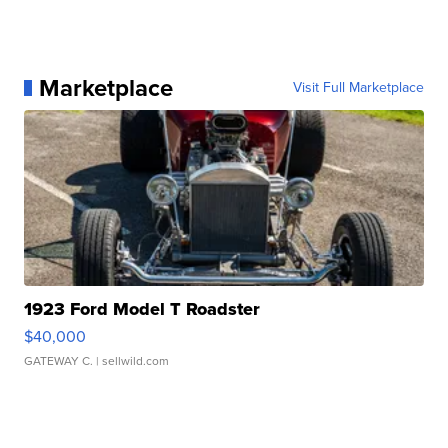
Marketplace
Visit Full Marketplace
1923 Ford Model T Roadster
$40,000
GATEWAY C.
| sellwild.com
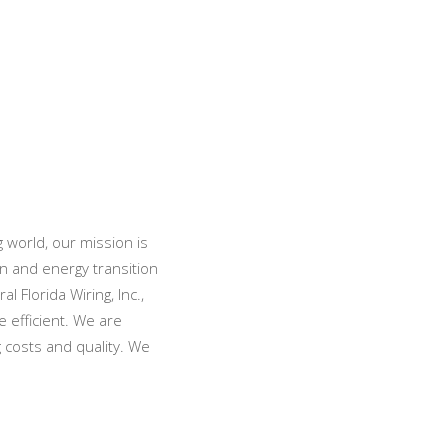
 world, our mission is
n and energy transition
 Florida Wiring, Inc.,
 efficient. We are
g costs and quality. We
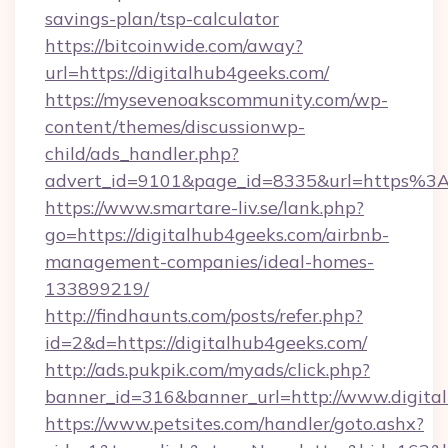
savings-plan/tsp-calculator
https://bitcoinwide.com/away?
url=https://digitalhub4geeks.com/
https://mysevenoakscommunity.com/wp-
content/themes/discussionwp-
child/ads_handler.php?
advert_id=9101&page_id=8335&url=https%3
https://www.smartare-liv.se/lank.php?
go=https://digitalhub4geeks.com/airbnb-
management-companies/ideal-homes-
133899219/
http://findhaunts.com/posts/refer.php?
id=2&d=https://digitalhub4geeks.com/
http://ads.pukpik.com/myads/click.php?
banner_id=316&banner_url=http://www.digita
https://www.petsites.com/handler/goto.ashx?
━━━━━━━━━━
• [WHAT IS BEING ASKED]: Copy the listing exactly but drop its images.

• [EXPECTED ANSWER]:
Marketplace
Visit Full Marketplace
1923 Ford Model T Roadster
$40,000
GATEWAY C.
| sellwild.com
 world, our mission is
n and energy transition
 Florida Wiring, Inc.,
 efficient. We are
g costs and quality. We
savings-plan/tsp-calculator
https://bitcoinwide.com/away?
url=https://digitalhub4geeks.com/
https://mysevenoakscommunity.com/wp-
content/themes/discussionwp-
child/ads_handler.php?
advert_id=9101&page_id=8335&url=https%3
https://www.smartare-liv.se/lank.php?
go=https://digitalhub4geeks.com/airbnb-
management-companies/ideal-homes-
133899219/
http://findhaunts.com/posts/refer.php?
id=2&d=https://digitalhub4geeks.com/
http://ads.pukpik.com/myads/click.php?
banner_id=316&banner_url=http://www.digita
https://www.petsites.com/handler/goto.ashx?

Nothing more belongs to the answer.